Hull core samples of an MJM 40z show solid centerline keel (left) and hull.

ISO standards for polyester or vinylester resin and the 50:50 glass-to-resin ratio are lower than those achieved on MJMs, built by Boston Boatworks. An MJM is built using a wet prepreg epoxy, Kevlar, Eglass and Corecell with a glass-to-resin ratio of 62:38. Epoxy is significantly more expensive, but 25% stronger, unlikely to crack with use, and is water-resistant… which is why epoxy is used to coat the bottom of boats suffering from osmotic blistering. The MJM is built right from the start!

The CAD drawing of the structural grid for an MJM 50z to be fitted with triple Volvo Penta IPS 600s

That’s Not All…

ISO CE certification also takes into account engine emissions. In a world where greenhouse emissions are taking their toll on our environment, this is an important point. Meeting strict ISO CE emissions standards is comparable to meeting similar U.S. CARB requirements.

Additionally, sound levels will come into play. Boats are limited to 75 decibels for a single engine and 78 decibels for twin, triple or quad installations from a distance of 25 meters.

Highest Standards for MJM Yachts

MJM meets and exceeds all applicable standards, because ISO CE standards are more stringent than those of the United States Coast Guard (USCG), American Boat and Yacht Council (ABYC), or National Marine Manufacturers Association (NMMA) which mirror ABYC.

Boats sold in the U.S. do not have to be ISO CE certified… which costs upwards of $20,000 per model. USCG regulations require safety items such as PFDs and flares, carrying capacity for boats under 26 feet (7.93 meters), and level flotation if swamped for boats 20 feet (6.1 meters) and under. ABYC has distributed American versions of ISO CE Standards and Recommendations…but, they are strictly voluntary. Most critically, there are no ABYC design categories to differentiate between boats of different capabilities suitable to differing sea and wind conditions.

NMMA certification in the U.S. requires only about 70% of the ABYC recommended standards. While most U.S. builders follow the ABYC standards, and indeed many exceed those required by the NMMA, they are not mandatory as is the case in Europe with ISO CE mark standards and don’t involve the cost and post-build survey inspection of ISO.

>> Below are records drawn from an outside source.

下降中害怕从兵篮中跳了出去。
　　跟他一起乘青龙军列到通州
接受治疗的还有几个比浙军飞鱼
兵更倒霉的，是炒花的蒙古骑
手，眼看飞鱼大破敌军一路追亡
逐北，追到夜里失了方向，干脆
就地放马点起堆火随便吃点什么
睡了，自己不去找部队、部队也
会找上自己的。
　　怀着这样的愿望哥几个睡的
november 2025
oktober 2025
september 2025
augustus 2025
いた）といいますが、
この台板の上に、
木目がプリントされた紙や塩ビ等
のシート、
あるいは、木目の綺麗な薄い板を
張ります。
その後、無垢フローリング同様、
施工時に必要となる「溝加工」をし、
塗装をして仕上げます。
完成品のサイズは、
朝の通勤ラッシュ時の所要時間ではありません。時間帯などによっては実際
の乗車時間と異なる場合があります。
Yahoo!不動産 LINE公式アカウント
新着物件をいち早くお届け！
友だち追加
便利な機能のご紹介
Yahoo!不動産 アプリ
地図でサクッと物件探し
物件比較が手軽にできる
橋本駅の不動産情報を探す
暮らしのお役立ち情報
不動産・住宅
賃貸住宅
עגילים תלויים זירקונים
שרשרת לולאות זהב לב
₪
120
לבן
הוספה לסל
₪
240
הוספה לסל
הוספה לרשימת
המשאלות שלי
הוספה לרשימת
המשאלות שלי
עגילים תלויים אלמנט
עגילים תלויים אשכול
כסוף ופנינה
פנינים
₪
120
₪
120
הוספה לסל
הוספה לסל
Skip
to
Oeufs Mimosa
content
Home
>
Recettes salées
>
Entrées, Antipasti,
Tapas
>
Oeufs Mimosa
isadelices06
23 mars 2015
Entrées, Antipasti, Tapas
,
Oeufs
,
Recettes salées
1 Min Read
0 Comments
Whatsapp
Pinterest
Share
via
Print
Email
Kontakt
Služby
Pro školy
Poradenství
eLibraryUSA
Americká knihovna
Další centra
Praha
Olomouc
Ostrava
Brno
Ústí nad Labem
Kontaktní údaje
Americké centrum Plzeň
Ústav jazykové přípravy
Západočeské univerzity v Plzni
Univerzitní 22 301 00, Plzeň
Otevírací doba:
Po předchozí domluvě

The MJM Category A Ocean certification ensures MJM owners are boating on a stronger, more stable yacht, designed and built to exceed the highest standards in the world. It means having the peace of mind that comes with knowing that should you find yourself in weather and sea conditions outside your prior boating experience, you will be in one of the safest powerboats in the world. At sea, that comfort is the most important form of comfort a yacht can have.